EXERCISE:
How many lines in the records below hold the word "selector"? Answer with the number alone.

THE DATA:
......
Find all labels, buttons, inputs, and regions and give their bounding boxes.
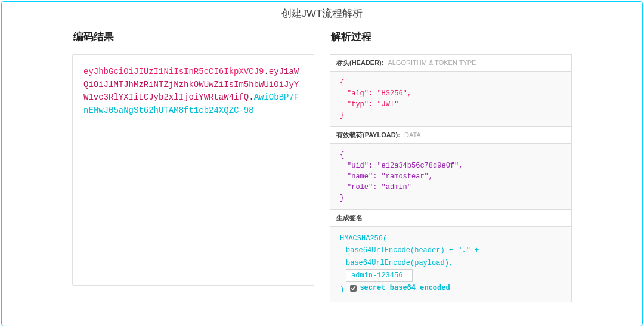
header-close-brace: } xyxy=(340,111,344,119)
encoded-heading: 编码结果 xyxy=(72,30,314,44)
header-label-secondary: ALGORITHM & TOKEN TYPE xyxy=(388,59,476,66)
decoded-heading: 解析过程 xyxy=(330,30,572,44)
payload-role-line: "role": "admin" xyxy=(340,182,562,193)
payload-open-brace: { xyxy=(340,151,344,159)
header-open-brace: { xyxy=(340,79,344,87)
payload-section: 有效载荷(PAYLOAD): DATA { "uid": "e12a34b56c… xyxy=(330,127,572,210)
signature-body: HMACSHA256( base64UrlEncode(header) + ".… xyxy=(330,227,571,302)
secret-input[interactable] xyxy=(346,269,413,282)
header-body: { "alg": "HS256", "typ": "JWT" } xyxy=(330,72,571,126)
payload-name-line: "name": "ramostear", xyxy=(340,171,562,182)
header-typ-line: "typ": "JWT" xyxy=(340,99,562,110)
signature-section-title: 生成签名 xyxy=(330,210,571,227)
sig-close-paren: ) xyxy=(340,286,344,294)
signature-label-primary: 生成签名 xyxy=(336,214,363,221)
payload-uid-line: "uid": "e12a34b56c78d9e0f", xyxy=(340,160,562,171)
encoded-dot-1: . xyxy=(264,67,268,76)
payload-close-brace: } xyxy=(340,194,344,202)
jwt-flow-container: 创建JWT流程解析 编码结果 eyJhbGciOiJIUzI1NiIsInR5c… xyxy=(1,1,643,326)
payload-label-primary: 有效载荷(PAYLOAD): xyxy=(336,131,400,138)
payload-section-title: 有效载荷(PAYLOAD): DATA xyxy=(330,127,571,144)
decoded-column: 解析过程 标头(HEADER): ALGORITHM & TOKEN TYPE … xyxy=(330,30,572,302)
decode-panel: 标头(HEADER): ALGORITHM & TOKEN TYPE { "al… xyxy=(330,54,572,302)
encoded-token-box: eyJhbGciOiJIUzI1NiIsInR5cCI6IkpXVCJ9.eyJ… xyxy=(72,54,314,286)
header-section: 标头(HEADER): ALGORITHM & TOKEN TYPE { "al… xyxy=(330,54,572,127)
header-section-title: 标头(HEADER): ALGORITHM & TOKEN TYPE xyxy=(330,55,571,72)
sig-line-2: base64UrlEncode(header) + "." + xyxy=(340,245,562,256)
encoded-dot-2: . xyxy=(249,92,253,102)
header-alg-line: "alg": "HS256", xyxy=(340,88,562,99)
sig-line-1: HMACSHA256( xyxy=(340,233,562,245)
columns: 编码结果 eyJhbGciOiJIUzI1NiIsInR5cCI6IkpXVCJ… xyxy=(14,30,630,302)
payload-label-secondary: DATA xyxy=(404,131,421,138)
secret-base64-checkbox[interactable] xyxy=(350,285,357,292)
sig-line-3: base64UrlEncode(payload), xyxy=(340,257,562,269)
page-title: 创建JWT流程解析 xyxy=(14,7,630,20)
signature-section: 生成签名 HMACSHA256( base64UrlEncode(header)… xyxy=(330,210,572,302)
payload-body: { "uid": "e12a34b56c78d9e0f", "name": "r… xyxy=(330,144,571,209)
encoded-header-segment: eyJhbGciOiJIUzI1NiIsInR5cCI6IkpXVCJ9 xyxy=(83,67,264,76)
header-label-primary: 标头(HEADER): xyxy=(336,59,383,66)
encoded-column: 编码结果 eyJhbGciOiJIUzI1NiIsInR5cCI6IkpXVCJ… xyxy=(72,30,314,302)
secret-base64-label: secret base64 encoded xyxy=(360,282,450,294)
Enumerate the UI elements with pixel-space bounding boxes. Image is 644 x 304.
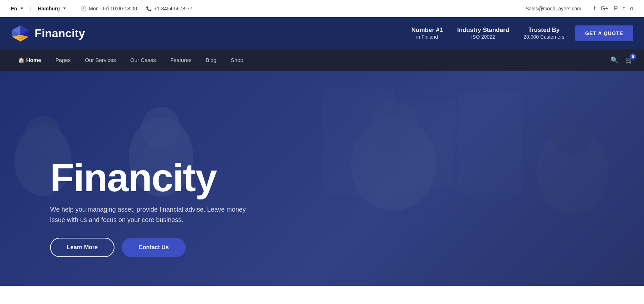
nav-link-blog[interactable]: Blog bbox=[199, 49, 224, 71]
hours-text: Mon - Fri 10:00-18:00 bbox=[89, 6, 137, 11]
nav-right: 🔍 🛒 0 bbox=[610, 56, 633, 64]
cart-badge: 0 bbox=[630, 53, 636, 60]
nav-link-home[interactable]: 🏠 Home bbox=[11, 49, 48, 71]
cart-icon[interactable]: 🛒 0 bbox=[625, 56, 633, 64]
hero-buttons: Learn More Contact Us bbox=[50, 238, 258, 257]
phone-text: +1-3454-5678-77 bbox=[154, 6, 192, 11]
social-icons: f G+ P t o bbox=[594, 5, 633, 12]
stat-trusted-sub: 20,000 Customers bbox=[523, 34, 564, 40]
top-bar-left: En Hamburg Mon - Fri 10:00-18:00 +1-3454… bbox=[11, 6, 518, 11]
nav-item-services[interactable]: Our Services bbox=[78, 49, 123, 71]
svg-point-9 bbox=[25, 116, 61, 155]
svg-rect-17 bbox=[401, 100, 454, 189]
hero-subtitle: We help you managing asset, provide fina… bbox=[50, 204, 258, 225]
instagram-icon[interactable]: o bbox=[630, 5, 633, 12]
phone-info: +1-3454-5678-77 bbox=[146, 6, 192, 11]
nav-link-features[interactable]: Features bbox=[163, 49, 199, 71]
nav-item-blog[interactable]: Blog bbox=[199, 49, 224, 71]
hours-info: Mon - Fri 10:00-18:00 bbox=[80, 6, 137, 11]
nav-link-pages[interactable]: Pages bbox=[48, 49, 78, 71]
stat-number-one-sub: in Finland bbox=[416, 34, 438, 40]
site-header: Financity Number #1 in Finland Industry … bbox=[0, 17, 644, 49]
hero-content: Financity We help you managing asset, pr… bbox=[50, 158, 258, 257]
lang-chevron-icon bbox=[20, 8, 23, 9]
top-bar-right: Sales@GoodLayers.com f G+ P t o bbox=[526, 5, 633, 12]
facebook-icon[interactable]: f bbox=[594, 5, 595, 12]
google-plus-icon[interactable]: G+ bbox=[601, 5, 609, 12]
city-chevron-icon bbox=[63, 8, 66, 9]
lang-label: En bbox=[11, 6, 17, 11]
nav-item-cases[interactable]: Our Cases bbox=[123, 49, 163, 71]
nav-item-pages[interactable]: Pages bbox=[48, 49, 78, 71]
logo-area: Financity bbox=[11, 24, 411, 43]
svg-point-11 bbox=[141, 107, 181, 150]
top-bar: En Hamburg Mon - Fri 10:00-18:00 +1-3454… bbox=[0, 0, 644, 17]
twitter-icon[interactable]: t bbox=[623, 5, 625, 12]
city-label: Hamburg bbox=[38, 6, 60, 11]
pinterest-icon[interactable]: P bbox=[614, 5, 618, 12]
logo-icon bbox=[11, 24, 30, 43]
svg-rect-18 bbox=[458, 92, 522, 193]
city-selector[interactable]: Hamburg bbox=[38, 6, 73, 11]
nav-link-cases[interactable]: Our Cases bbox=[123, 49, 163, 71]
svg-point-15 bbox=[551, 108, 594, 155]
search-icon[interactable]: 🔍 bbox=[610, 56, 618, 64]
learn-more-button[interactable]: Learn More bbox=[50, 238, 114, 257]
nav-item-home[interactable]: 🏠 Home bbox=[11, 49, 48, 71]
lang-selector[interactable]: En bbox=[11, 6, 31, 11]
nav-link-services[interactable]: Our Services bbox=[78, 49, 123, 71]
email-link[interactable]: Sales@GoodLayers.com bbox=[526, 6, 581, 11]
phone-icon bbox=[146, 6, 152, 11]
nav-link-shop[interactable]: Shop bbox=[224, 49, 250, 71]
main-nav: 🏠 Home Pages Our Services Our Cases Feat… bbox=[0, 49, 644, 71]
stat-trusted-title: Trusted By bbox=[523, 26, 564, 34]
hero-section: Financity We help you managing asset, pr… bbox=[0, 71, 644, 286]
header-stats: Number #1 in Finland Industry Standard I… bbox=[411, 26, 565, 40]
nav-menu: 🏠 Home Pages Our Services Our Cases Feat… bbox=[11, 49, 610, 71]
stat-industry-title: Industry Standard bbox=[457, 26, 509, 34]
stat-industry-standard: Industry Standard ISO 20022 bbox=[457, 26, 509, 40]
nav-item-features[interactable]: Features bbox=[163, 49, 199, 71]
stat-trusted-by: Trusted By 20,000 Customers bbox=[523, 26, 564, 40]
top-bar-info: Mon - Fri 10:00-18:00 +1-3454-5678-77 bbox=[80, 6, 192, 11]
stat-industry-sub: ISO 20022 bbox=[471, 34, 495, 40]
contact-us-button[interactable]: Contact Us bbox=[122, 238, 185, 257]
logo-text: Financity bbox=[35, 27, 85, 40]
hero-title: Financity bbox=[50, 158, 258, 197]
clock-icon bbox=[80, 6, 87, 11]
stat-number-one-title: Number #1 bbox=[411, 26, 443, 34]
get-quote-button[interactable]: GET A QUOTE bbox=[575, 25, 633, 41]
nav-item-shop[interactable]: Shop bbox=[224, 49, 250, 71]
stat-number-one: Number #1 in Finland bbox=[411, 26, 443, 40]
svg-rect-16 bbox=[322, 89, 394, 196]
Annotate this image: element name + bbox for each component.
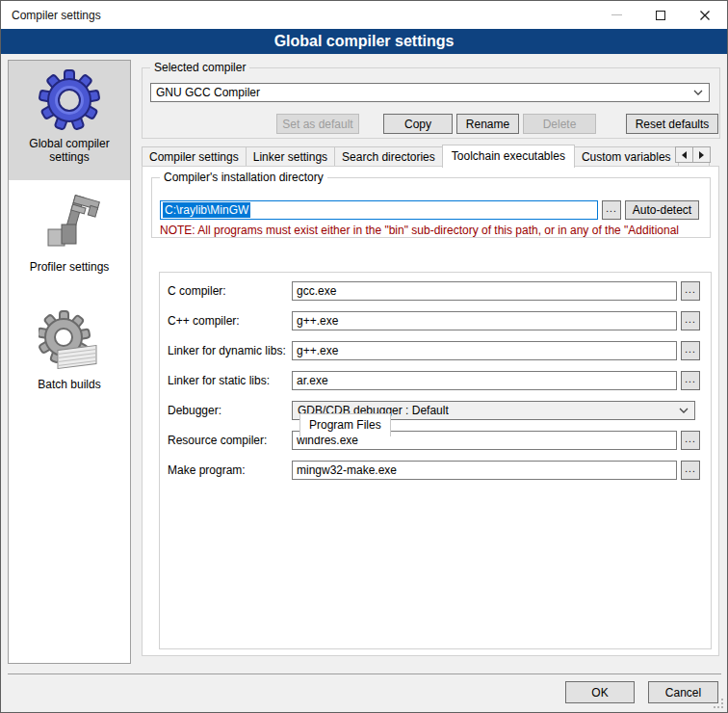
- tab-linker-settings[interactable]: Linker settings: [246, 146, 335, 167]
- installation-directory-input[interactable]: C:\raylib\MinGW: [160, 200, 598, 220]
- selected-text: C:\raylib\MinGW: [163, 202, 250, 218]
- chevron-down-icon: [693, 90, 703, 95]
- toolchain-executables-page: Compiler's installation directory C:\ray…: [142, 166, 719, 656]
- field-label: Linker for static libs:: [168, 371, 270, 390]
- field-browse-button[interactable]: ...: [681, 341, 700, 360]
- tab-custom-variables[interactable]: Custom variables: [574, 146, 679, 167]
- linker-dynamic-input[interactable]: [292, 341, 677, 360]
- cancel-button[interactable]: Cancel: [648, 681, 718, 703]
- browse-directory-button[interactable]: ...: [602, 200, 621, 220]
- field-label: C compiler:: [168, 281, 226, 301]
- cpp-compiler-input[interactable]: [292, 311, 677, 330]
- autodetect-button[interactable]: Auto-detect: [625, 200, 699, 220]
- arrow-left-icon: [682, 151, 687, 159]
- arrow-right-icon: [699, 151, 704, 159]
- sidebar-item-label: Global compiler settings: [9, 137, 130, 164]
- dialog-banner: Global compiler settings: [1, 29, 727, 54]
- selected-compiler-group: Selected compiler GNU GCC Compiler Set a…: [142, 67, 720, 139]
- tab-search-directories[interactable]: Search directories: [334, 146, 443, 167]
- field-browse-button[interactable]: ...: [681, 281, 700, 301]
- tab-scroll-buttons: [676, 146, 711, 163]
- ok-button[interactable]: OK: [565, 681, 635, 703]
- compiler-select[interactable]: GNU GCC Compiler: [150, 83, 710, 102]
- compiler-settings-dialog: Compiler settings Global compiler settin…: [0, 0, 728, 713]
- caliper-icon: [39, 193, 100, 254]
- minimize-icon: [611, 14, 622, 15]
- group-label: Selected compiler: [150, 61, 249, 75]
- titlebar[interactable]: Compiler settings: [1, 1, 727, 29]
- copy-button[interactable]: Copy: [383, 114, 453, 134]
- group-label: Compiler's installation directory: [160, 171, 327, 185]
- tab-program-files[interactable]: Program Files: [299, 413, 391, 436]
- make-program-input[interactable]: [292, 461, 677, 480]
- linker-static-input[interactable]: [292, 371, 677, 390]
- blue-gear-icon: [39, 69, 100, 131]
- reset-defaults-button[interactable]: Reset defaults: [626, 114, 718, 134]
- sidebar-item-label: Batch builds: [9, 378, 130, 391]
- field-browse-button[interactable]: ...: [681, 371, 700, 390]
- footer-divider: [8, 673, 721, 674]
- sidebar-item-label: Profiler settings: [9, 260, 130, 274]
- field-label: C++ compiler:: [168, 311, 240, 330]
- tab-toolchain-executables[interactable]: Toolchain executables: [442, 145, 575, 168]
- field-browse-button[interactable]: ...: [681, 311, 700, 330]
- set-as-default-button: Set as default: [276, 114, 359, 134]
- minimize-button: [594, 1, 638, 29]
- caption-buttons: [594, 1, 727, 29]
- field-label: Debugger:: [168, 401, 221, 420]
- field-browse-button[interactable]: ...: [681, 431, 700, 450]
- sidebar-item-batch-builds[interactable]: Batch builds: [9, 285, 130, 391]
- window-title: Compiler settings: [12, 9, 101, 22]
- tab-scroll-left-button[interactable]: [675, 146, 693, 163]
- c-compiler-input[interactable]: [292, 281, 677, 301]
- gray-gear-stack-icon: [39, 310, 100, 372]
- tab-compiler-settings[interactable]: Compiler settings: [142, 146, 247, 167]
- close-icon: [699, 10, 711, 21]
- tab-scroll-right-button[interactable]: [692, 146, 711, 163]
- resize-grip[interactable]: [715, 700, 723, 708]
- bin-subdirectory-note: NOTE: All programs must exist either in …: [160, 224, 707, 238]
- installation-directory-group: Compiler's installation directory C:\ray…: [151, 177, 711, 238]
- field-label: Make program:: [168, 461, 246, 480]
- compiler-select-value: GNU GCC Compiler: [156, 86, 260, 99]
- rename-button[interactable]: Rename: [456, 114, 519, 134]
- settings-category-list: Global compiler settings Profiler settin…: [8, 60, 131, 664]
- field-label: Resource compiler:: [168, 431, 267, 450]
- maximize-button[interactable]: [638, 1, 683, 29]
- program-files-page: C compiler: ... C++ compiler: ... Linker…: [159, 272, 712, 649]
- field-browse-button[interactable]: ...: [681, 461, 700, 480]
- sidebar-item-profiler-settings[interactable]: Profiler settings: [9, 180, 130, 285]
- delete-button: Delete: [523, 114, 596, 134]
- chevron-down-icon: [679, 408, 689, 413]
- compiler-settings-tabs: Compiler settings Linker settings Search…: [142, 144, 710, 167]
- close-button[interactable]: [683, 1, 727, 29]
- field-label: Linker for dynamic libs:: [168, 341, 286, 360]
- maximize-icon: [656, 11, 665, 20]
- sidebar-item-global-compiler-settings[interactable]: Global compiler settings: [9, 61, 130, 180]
......
THE COMPLETED TASK:
2